*** Opening RECORDS TO USE ***
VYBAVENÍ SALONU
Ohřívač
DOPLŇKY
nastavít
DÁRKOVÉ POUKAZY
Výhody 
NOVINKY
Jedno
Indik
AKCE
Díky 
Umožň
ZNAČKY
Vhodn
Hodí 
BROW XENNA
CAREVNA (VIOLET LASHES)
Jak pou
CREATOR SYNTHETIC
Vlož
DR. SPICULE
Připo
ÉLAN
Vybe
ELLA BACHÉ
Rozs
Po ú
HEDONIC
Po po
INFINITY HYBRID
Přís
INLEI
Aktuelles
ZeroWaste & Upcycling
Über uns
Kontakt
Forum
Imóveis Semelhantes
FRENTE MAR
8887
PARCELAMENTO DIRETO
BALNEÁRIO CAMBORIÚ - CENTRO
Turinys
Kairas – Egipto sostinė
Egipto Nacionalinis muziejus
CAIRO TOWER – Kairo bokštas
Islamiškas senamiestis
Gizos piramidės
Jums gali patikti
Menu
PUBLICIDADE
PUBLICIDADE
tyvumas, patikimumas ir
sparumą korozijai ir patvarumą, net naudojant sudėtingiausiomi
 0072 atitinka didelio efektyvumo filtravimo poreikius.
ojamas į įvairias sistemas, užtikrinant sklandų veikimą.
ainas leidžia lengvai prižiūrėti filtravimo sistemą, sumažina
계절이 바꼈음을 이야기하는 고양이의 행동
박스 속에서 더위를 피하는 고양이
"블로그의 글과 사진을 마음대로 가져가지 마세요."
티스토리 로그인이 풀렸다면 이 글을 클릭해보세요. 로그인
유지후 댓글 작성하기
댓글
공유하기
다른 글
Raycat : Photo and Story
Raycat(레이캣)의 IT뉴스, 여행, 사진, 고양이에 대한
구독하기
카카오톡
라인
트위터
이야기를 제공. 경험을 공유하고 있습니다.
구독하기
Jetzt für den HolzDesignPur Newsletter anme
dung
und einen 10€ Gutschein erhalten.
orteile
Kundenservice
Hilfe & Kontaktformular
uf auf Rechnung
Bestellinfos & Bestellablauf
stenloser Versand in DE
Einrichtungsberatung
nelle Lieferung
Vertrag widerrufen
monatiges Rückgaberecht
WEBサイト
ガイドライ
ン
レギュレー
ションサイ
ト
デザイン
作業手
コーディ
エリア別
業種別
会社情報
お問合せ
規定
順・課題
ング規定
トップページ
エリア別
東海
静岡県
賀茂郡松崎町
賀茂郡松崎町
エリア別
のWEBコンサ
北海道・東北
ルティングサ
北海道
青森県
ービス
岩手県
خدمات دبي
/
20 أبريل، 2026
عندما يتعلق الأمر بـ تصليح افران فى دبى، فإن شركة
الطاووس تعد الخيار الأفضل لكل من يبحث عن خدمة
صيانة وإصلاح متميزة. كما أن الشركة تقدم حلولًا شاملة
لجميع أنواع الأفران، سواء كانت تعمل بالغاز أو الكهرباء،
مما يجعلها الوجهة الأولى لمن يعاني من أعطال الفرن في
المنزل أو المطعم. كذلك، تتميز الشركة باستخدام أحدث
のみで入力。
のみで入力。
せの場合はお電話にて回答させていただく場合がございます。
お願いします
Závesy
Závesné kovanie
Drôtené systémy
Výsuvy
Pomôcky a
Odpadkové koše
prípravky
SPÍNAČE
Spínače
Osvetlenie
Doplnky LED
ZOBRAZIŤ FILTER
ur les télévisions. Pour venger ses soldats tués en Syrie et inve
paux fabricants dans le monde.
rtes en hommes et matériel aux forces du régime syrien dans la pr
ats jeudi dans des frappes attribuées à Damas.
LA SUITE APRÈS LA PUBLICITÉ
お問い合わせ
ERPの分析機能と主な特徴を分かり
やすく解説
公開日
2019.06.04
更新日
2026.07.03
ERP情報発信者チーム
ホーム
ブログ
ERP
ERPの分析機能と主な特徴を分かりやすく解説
*** Closing RECORDS TO USE ***
TASK TO CARRY OUT — Copy out only the lines above from the one with "글과 사진을 마음대로" to the one with "20 أبريل، 2026", inclusive, exactly as they stand.

SOLUTION TO THIS EXERCISE —
"블로그의 글과 사진을 마음대로 가져가지 마세요."
티스토리 로그인이 풀렸다면 이 글을 클릭해보세요. 로그인
유지후 댓글 작성하기
댓글
공유하기
다른 글
Raycat : Photo and Story
Raycat(레이캣)의 IT뉴스, 여행, 사진, 고양이에 대한
구독하기
카카오톡
라인
트위터
이야기를 제공. 경험을 공유하고 있습니다.
구독하기
Jetzt für den HolzDesignPur Newsletter anme
dung
und einen 10€ Gutschein erhalten.
orteile
Kundenservice
Hilfe & Kontaktformular
uf auf Rechnung
Bestellinfos & Bestellablauf
stenloser Versand in DE
Einrichtungsberatung
nelle Lieferung
Vertrag widerrufen
monatiges Rückgaberecht
WEBサイト
ガイドライ
ン
レギュレー
ションサイ
ト
デザイン
作業手
コーディ
エリア別
業種別
会社情報
お問合せ
規定
順・課題
ング規定
トップページ
エリア別
東海
静岡県
賀茂郡松崎町
賀茂郡松崎町
エリア別
のWEBコンサ
北海道・東北
ルティングサ
北海道
青森県
ービス
岩手県
خدمات دبي
/
20 أبريل، 2026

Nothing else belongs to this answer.